Selon le mémoire de Jean Mathieu Grangent, les productions du diocèse d'Agde sont variées, mais "le terrein y étant particulièrement complanté en vignes, sa récolte la plus importante est celle du vin"… A Sette même, sur un sol non arrosé mais fertile, à côté de quelques fourrages et légumes, d'un peu de blé et d'huile, on produit "douze cent muids (268 litres) de vin année commune...[dont]quelques muids de vin blanc et de vin muscat dont la qualité vaut celle du vin muscat de Frontignan"… En Languedoc, favorisé par le climat, on s'est avisé que la production de vin est source de richesse. Comme l'explique le voyageur anglais Arthur Young, le cultivateur obtient une bonne récolte au mieux tous les trois ans.
Avec la vigne, on a, tous les ans, l'équivalent d'une bonne récolte. Et, produit recherché quand il est bon, le vin peut amener la fortune : les vins blancs picardans de "Marseillan et lieux circonvoisins" ont permis à des propriétaires de réaliser en un an la valeur de leurs fonds. On a planté en vignes tous les domaines proches de la mer, alimentant l'activité des "négocians faisant à Sette le commerce de la commission des vins et esprits" (eau de vie).

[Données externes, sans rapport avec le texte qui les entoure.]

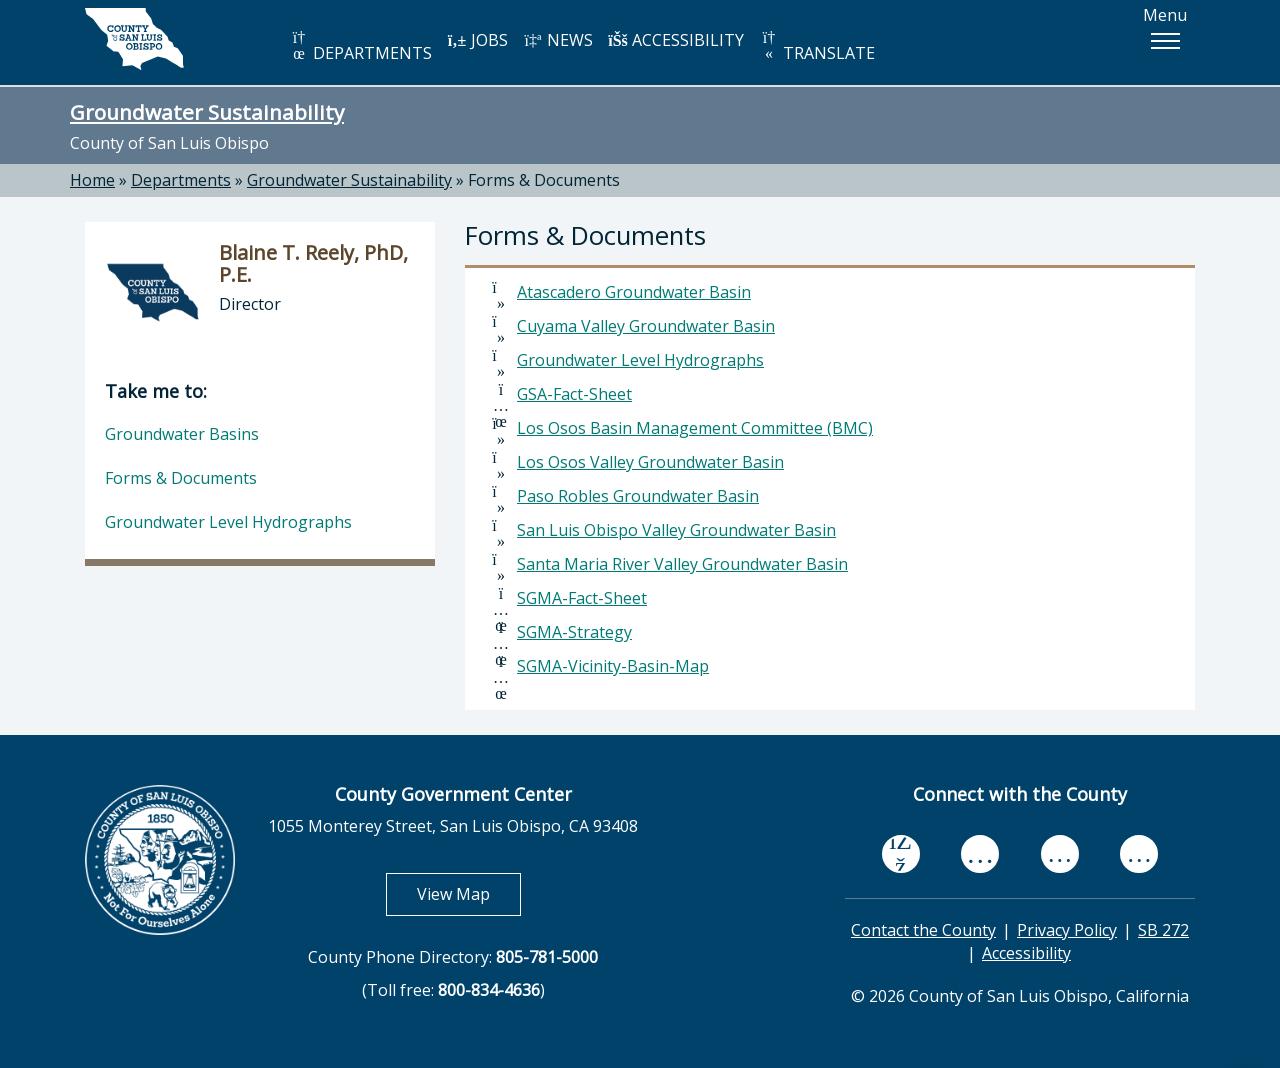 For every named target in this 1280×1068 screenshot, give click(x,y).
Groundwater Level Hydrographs (640, 360)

Selon A. Degage (Histoire de Sète, 1987), le commerce des vins à Sette prend son essor de 1730 à 1750. Et puis, nous indique J.M. Grangent, en 1770, le vin a manqué dans les autres provinces du royaume. L'on s'est tourné vers les vins du Languedoc qui ont accès à des régions où ils étaient inconnus. Et Sette, favorisée par l'exemption du droit à l'exportation, devient le débouché de tout le Bas Languedoc, de Narbonne à Nîmes. On exporte le muscat de Frontignan, Mireval, Lunel et Béziers, bien sûr les vins de Marseillan, ainsi que du Montpelliérais (Saint Christol, Saint Georges d'Orques) et même Saint Gilles.
A cela s'ajoutent les productions du Roussillon, des Côtes du Rhône, d'Alicante, de Malaga, voire du Portugal et de Madère. Seuls, les Gênois s'intéressent aux vins courants, à condition qu'ils soient bon marché. Il est vrai qu'ils s'aigrissent vite et sont incapables de "soutenir la mer". La vinification est faite sans trop de soin : raisin non égrappé, parfois pourri, mélange des lies,des produits du marc, celliers insuffisamment frais… Ce manque de soin, déplore Grangent, fait que nombre de vins ne sont pas jugés bons, mais, dans d'autres conditions, pourraient trouver leur place dans le commerce.
Car toutes ces causes freinent les exportations, favorisent la concurrence et gênent le développement du port dont nous parlerons par ailleurs.